De plus, nombreux sont ceux qui ont fait valoir de ce que la conduite dans le monde réel de certains moines bouddhistes thaïlandais – impliqués dans des scandales financiers et sexuels ou accusés de crimes – est relatée de manière quasi-quotidienne dans les journaux et donc que le film « Abhat » ne fait que refléter une réalité bien connue. C’est d’ailleurs pour cette raison que le Bouddha lui-même, il y a un peu plus de 2 500 ans, avait instauré des règles de discipline pour les moines, rappellent ces commentateurs. Ces règles, qui furent d’abord transmises oralement puis consignées par écrit au Sri Lanka en 96 avant l’ère chrétienne, constituent le vinaya pitaka, la première « corbeille du tipitaka » ou « corbeille de la discipline » ; elles discutent par exemple de la question des relations sexuelles entre des moines et des singes femelles et des cas de figure dans lesquels l’onanisme constitue une infraction à la discipline.

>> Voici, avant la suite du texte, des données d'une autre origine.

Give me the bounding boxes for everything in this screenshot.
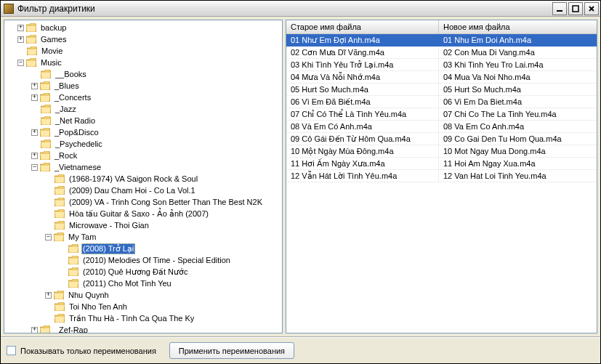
tree-item[interactable]: −My Tam [4,231,282,243]
tree-item[interactable]: (1968-1974) VA Saigon Rock & Soul [4,173,282,185]
column-new-name[interactable]: Новое имя файла [439,20,597,33]
column-old-name[interactable]: Старое имя файла [286,20,439,33]
table-row[interactable]: 09 Cô Gái Đến Từ Hôm Qua.m4a09 Co Gai De… [286,133,597,145]
maximize-button[interactable] [568,2,583,15]
cell-old-name: 07 Chỉ Có Thể Là Tình Yêu.m4a [286,108,439,120]
table-row[interactable]: 02 Cơn Mưa Dĩ Vãng.m4a02 Con Mua Di Vang… [286,46,597,59]
tree-item-label: (2009) VA - Trinh Cong Son Better Than T… [68,197,264,208]
cell-new-name: 07 Chi Co The La Tinh Yeu.m4a [439,108,597,120]
tree-item[interactable]: (2009) Dau Cham Hoi - Co La Vol.1 [4,185,282,196]
table-row[interactable]: 10 Một Ngày Mùa Đông.m4a10 Mot Ngay Mua … [286,145,597,158]
tree-item-label: _Rock [53,150,78,161]
tree-item-label: (2010) Melodies Of Time - Special Editio… [81,255,232,266]
tree-item[interactable]: Toi Nho Ten Anh [4,301,282,312]
apply-renames-button[interactable]: Применить переименования [169,342,294,359]
collapse-icon[interactable]: − [31,164,38,171]
tree-item[interactable]: Microwave - Thoi Gian [4,219,282,231]
tree-item[interactable]: (2010) Quê Hương Đất Nước [4,266,282,278]
expand-icon[interactable]: + [17,25,24,31]
table-row[interactable]: 03 Khi Tình Yêu Trở Lại.m4a03 Khi Tinh Y… [286,59,597,71]
folder-icon [40,81,50,90]
tree-item[interactable]: −_Vietnamese [4,161,282,173]
close-button[interactable] [584,2,599,15]
expand-icon[interactable]: + [45,292,52,299]
folder-icon [55,302,65,311]
checkbox-label: Показывать только переименования [20,347,156,355]
tree-item[interactable]: (2008) Trở Lại [4,243,282,254]
table-row[interactable]: 08 Và Em Có Anh.m4a08 Va Em Co Anh.m4a [286,121,597,133]
cell-new-name: 06 Vi Em Da Biet.m4a [439,96,597,108]
tree-item-label: _Vietnamese [53,162,102,173]
tree-item-label: Microwave - Thoi Gian [68,220,150,231]
app-icon [4,4,14,14]
table-row[interactable]: 11 Hơi Ấm Ngày Xưa.m4a11 Hoi Am Ngay Xua… [286,158,597,170]
tree-item[interactable]: _Net Radio [4,115,282,126]
button-label: Применить переименования [179,347,285,355]
cell-old-name: 05 Hurt So Much.m4a [286,84,439,95]
folder-icon [55,221,65,230]
table-row[interactable]: 04 Mưa Và Nỗi Nhớ.m4a04 Mua Va Noi Nho.m… [286,71,597,84]
cell-old-name: 08 Và Em Có Anh.m4a [286,121,439,132]
tree-item[interactable]: (2011) Cho Mot Tinh Yeu [4,278,282,289]
tree-item[interactable]: (2010) Melodies Of Time - Special Editio… [4,254,282,266]
folder-icon [68,267,78,276]
tree-item[interactable]: +Nhu Quynh [4,289,282,301]
expand-icon[interactable]: + [17,36,24,43]
tree-item[interactable]: _Psychedelic [4,138,282,150]
tree-item-label: _Net Radio [54,116,97,126]
tree-item-label: Toi Nho Ten Anh [68,302,129,312]
expand-icon[interactable]: + [31,129,38,136]
show-renames-only-checkbox[interactable]: Показывать только переименования [7,346,156,355]
tree-item[interactable]: __Books [4,68,282,80]
cell-old-name: 11 Hơi Ấm Ngày Xưa.m4a [286,158,439,169]
cell-new-name: 01 Nhu Em Doi Anh.m4a [439,34,597,46]
collapse-icon[interactable]: − [45,234,52,240]
cell-new-name: 02 Con Mua Di Vang.m4a [439,46,597,58]
tree-item[interactable]: Trần Thu Hà - Tình Ca Qua The Ky [4,312,282,324]
expand-icon[interactable]: + [31,327,38,333]
tree-item[interactable]: +_Pop&Disco [4,126,282,138]
minimize-button[interactable] [552,2,567,15]
table-row[interactable]: 12 Vẫn Hát Lời Tình Yêu.m4a12 Van Hat Lo… [286,170,597,182]
tree-item[interactable]: +_Concerts [4,92,282,103]
tree-item[interactable]: (2009) VA - Trinh Cong Son Better Than T… [4,196,282,208]
cell-old-name: 06 Vì Em Đã Biết.m4a [286,96,439,108]
table-row[interactable]: 06 Vì Em Đã Biết.m4a06 Vi Em Da Biet.m4a [286,96,597,108]
tree-item[interactable]: +_Zef-Rap [4,324,282,333]
tree-item-label: Trần Thu Hà - Tình Ca Qua The Ky [68,313,195,324]
cell-new-name: 08 Va Em Co Anh.m4a [439,121,597,132]
tree-item[interactable]: +backup [4,22,282,33]
tree-item-label: Music [39,57,63,68]
folder-icon [54,291,64,299]
file-table[interactable]: Старое имя файла Новое имя файла 01 Như … [286,20,597,333]
expand-icon[interactable]: + [31,83,38,89]
folder-icon [26,35,36,44]
tree-item[interactable]: Movie [4,45,282,57]
collapse-icon[interactable]: − [17,60,24,66]
tree-item[interactable]: _Jazz [4,103,282,115]
tree-item[interactable]: +_Rock [4,150,282,161]
table-row[interactable]: 07 Chỉ Có Thể Là Tình Yêu.m4a07 Chi Co T… [286,108,597,121]
tree-item[interactable]: +Games [4,33,282,45]
tree-item[interactable]: Hòa tấu Guitar & Saxo - Ảo ảnh (2007) [4,208,282,219]
tree-item[interactable]: −Music [4,57,282,68]
tree-item-label: _Blues [53,81,81,92]
cell-new-name: 04 Mua Va Noi Nho.m4a [439,71,597,83]
table-row[interactable]: 01 Như Em Đợi Anh.m4a01 Nhu Em Doi Anh.m… [286,34,597,46]
window-title: Фильтр диакритики [17,4,551,14]
folder-icon [40,163,50,171]
folder-icon [27,46,37,55]
cell-old-name: 03 Khi Tình Yêu Trở Lại.m4a [286,59,439,70]
folder-tree[interactable]: +backup+GamesMovie−Music__Books+_Blues+_… [4,20,283,333]
folder-icon [40,128,50,137]
cell-old-name: 12 Vẫn Hát Lời Tình Yêu.m4a [286,170,439,182]
table-row[interactable]: 05 Hurt So Much.m4a05 Hurt So Much.m4a [286,84,597,96]
cell-old-name: 01 Như Em Đợi Anh.m4a [286,34,439,46]
folder-icon [41,105,51,113]
tree-item-label: (2011) Cho Mot Tinh Yeu [81,278,173,289]
tree-item-label: (2010) Quê Hương Đất Nước [81,267,189,278]
expand-icon[interactable]: + [31,94,38,101]
tree-item-label: __Books [54,69,88,80]
expand-icon[interactable]: + [31,153,38,159]
tree-item[interactable]: +_Blues [4,80,282,92]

Certains commentateurs ont enrichi le débat en l’élargissant à d’autres perspectives. Par exemple, dans le quotidien Bangkok Post, le critique de cinéma Kong Rithdee évoque le pouvoir de l’image, plus effrayante aux yeux des conservateurs religieux que la réalité. « Ils ont peur de l’image, parce que l’image, à travers l’histoire, est la manifestation la plus fondamentale du blasphème, l’iconographie du mal qui a le pouvoir de séduction. (…) En réalité, certains bonzes ont cette conduite (boire de l’alcool, avoir des relations sexuelles avec une femme), et les censeurs le reconnaissent. Mais c’est différent – c’est pire – quand ces conduites sont transformées en images », écrit-il. « Peu importe que « Abhat » soit un film conservateur, qu’il soit une leçon de moralité dont le message est que les mauvais moines vont subir les conséquences de leurs actes. Pour les fondamentalistes, ce qui importe est l’image – pas le message – et ici l’image est le mal contre lequel nous avons tous besoin d’un talisman », ajoute-t-il.

L’expert du bouddhisme Surapong Tavisak relève un point pertinent dans un article du quotidien Matichon. Les Thaïlandais bouddhistes, écrit-il, « ne font généralement pas de distinction entre le bouddhisme et les moines ; ils confondent bouddhisme et moines, alors que les moines ne sont qu’un aspect du bouddhisme ». Selon lui, cette confusion amène « à s’efforcer de promouvoir et de projeter une image des moines parfaits et sans défauts, sans tenir compte de la réalité ». D’où l’intervention de l’Etat dans les affaires bouddhiques, avec des instances comme le Bureau national du bouddhisme, qui exercent une surveillance de la moralité des moines et la prolifération d’organisations citoyennes en charge de « protéger l’image des moines et de dénoncer les critiques ». Il conclut sur le paradoxe selon lequel les moines « considérés comme les leaders en vertu et en moralité de la société » sont dans les faits perçus comme incapables de « faire preuve de la maturité nécessaire pour se gouverner eux-mêmes », d’où le recours à l’Etat et à des organisations de citoyens pour les contrôler (2).

Ce point rejoint la thèse développée par Michael K. Jerryson, professeur en études religieuses à l’université de Youngstown aux Etats-Unis, dans son livre Buddhist Fury, thèse selon laquelle la sacralité attachée à l’image du moine, en tant que représentation incarnée de la religion bouddhique et de la nation thaïe, déclenche des réactions extrêmes quand cette image est violée – soit par la violence comme lors des meurtres de bonzes dans le sud de la Thaïlande où sévit une insurrection musulmane, soit par la représentation sur un écran de cinéma de l’inconduite des moines comme dans le cas de « Abhat » (1).